= Glycoprotein IIb/IIIa inhibitors =

Class of antiplatelet drugs

In medicine, glycoprotein IIb/IIIa inhibitors, also GpIIb/IIIa inhibitors, is a class of antiplatelet agents.

Several GpIIb/IIIa inhibitors exist:
- abciximab (abcixifiban) (ReoPro)
- eptifibatide (Integrilin)
- tirofiban (Aggrastat)
- roxifiban
- orbofiban

==Use==
Glycoprotein IIb/IIIa inhibitors are frequently used during percutaneous coronary intervention (PCI) (angioplasty with or without intracoronary stent placement). Their benefit comes from preventing thrombosis, when typically clear blood vessels are blocked by blood clot formation. Preventing platelet adhesion and thus, preventing thrombus formation through inhibition of the GpIIb/IIIa receptor on the surface of individual platelets. They have also assisted with other blood-clot-related treatment procedures outside of the heart.

Glycoprotein IIb/IIIa inhibitors may also be used to treat acute coronary syndromes (ACS), without percutaneous coronary intervention, depending on Thrombolysis In Myocardial Infarction (TIMI) risk. The inhibitors can also be used to treat another type of ACS, called non-ST-segment elevation acute coronary syndrome (NSTE ACS).

==History==
Glycoprotein IIb/IIIa inhibitors development arose from the understanding of Glanzmann's thrombasthenia, a condition in which the GpIIb/IIIa receptor is deficient or dysfunctional. The dysfunction in the receptor impairs the ability to form blood clots in wound repair (hemostasis), causing chronic bleeding, especially in the soft tissue membranes that line body cavities. Sample platelets from these patients exhibited a similar, but abnormal, glycoprotein pattern, which, along with a patient's body developing an antibody, lead scientist to explore targeting the receptor as a treatment option for patients.

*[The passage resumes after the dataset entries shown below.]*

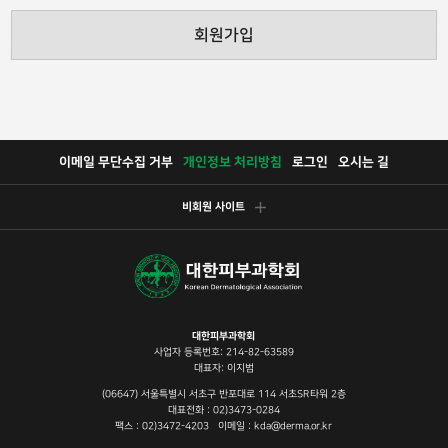
회원가입
이메일 무단수집 거부
개인정보 처리방침
로그인
오시는 길
비회원 사이트
대한피부과학회
사업자 등록번호: 214-82-63589
대표자: 이지범
(06647) 서울특별시 서초구 반포대로 114 서초SR타워 2층
대표전화 : 02)3473-0284
팩스 : 02)3472-4203 이메일 : kda@derma.or.kr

Aspirin had been used to inhibit platelet formation, but in the 1980s, scientists created an antibody Fab fragment that performed better. Abciximab, a monoclonal antibody, was then clinically approved to reduce blood clot formation during PCI to help the procedure go more smoothly. Over the next ten years, improvements were made to develop other glycoprotein inhibitors, such as eptifibatide and tirofiban, by shortening their half-lives to make them more suitable for treatments.

== Molecular mechanisms ==
The glycoprotein IIb/IIIa cellular receptor ultimately facilitates the joining of individual platelets to form clots by attaching and chaining together adhesive ligands. The receptor's structure contains two different parts: an αIIb-subunit, which is important for binding signal molecules of manganese and calcium, and a β3-subunit.

== Treatment effectiveness ==
The use of glycoprotein IIb/IIIa inhibitors to treat NSTE-ACS in a coronary catheterization procedure is associated with improving blood flow, which reduces damage to tissues and frequency of strokes/heart attacks by maintaining oxygen availability to these structures. However, due to the inhibition of platelet formation, there is an increased risk of bleeding.